Alumnus Jim Hamblen knows the joy of tinkering. As a kid, he liked to open things up out of curiosity to see what was inside, how they worked. It's a hard habit to break.

"I just got a new computer gizmo for the lab the other day and the first thing I did was pop the screws off the back to take a look inside," he laughs.

In high school, he spent many an afternoon meticulously sorting and soldering the capacitors, transistors, color-coded diodes and other electronic paraphernalia from the latest Heath Kit.

As a professor of computer engineering at Tech, Hamblen, EE 74, PhD 84, has brought his penchant for hands-on learning to the classroom for more than 20 years.

"I've been involved in a lot of the senior design courses, where students take a computer and build something," he says. "A lot of them built various kinds of robots or prototypes of some sort of embedded product they thought would be an interesting gizmo to have around."

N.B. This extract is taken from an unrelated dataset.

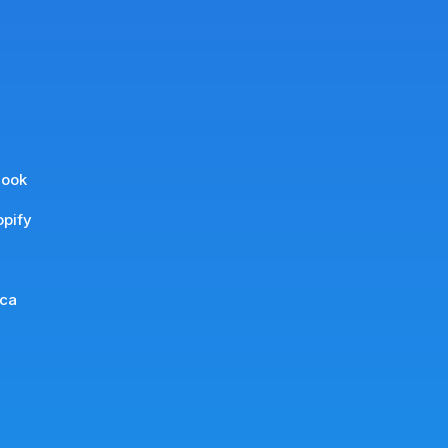
hook
pify
ca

Learning by doing is important enough to Hamblen that he requires hands-on design projects of all his students, a task most find rewarding.

One recent measure of their appreciation is Hamblen's receipt of the 2006 W. Roane Beard Outstanding Teacher Award, endowed by the class of 1940 to reward teaching excellence. Other honors include the Eta Kappa Nu Outstanding Teacher Award from the electrical and computer engineering senior class of 2004.

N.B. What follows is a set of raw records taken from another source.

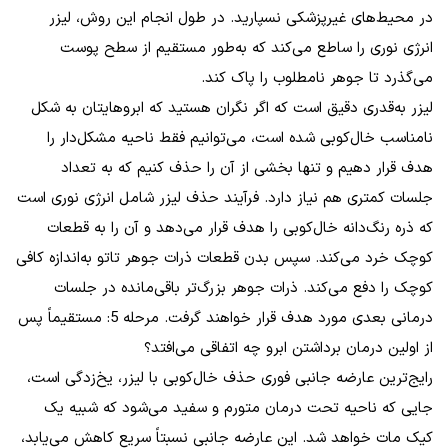
در محیط‌های غیرپزشکی نسپارید. در طول انجام این روش، لیزر
انرژی نوری را ساطع می‌کند که به‌طور مستقیم از سطح پوست
می‌گذرد تا جوهر نامطلوب را پاک کند.
لیزر به‌قدری دقیق است که اگر نگران هستید که ابروهایتان به شکل
نامناسب خال‌کوبی شده است، می‌توانیم فقط ناحیه مشکل‌دار را
هدف قرار دهیم و تنها بخشی از آن را حذف کنیم که به تعداد
جلسات کمتری هم نیاز دارد. فرآیند حذف لیزر شامل انرژی نوری است
که ذره رنگ‌دانه خال‌کوبی را هدف قرار می‌دهد و آن را به قطعات
کوچک خرد می‌کند. سپس بدن قطعات ذرات جوهر تاتو به‌اندازه کافی
کوچک را دفع می‌کند. ذرات جوهر بزرگ‌تر باقی‌مانده در جلسات
درمانی بعدی مورد هدف قرار خواهند گرفت. مرحله 5: مستقیماً پس
از اولین درمان برداشتن ابرو چه اتفاقی می‌افتد؟
رایج‌ترین عارضه جانبی فوری حذف خال‌کوبی با لیزر، یخ‌زدگی است،
جایی که ناحیه تحت درمان متورم و سفید می‌شود که شبیه یک
کیک مات خواهد شد. این عارضه جانبی نسبتاً سریع کاهش می‌یابد،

When he's not teaching or conducting research — Hamblen's research activities include rapid prototyping of digital systems, embedded systems, computer architecture and computer-aided design — he might be adding to his collection of rocks and minerals.

Hamblen's particular interest is fluorescent minerals, which represent but a tiny fraction of the mineral world. "A lot of them look like ordinary old rocks in the daylight," he says in explaining their appeal. "When you hit them with an ultraviolet light, you see all kinds of incredibly bright, vivid colors coming off of something that looks like a plain rock."